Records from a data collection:
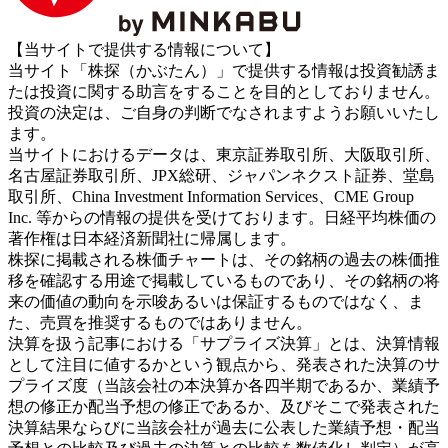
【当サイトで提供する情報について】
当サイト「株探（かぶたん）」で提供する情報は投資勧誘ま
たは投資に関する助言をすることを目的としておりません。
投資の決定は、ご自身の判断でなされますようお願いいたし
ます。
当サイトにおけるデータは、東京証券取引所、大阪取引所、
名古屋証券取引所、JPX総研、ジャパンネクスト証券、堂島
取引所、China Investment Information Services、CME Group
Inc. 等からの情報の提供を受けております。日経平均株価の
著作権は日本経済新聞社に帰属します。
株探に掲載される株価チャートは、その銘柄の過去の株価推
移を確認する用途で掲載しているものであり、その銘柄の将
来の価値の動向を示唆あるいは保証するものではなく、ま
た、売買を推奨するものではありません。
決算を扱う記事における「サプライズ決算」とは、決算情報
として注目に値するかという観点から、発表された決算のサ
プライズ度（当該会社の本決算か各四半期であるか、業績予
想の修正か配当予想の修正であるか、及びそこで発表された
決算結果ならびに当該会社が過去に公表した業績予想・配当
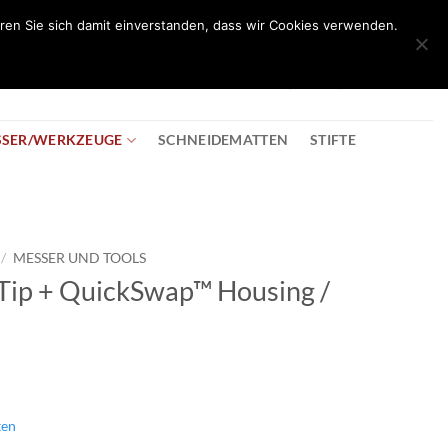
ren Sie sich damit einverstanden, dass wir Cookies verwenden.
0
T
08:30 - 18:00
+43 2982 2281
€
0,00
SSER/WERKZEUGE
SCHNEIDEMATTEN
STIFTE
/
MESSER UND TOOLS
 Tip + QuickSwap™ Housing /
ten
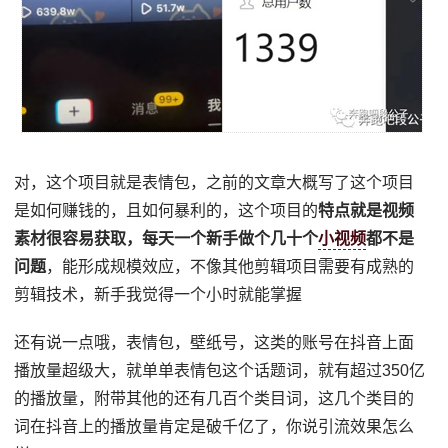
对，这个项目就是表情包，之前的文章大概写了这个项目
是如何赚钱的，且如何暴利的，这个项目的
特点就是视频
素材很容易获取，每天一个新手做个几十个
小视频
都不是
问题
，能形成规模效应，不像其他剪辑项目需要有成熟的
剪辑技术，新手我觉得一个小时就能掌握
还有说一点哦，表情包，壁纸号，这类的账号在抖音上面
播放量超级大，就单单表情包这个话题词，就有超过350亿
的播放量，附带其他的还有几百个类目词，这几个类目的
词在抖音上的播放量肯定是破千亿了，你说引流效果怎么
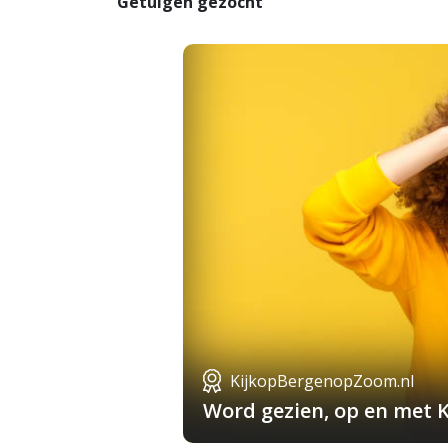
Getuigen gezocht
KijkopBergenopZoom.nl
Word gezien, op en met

#### TASK TO COMPLETE:
Before answering, please find the line containing "剪辑技术，新手我觉得一个小时就能掌握" above, then copy exactly from it through the last line of the entries, both included, without pictures.

#### TASK OUTPUT:
剪辑技术，新手我觉得一个小时就能掌握
还有说一点哦，表情包，壁纸号，这类的账号在抖音上面
播放量超级大，就单单表情包这个话题词，就有超过350亿
的播放量，附带其他的还有几百个类目词，这几个类目的
词在抖音上的播放量肯定是破千亿了，你说引流效果怎么
Getuigen gezocht
KijkopBergenopZoom.nl
Word gezien, op en met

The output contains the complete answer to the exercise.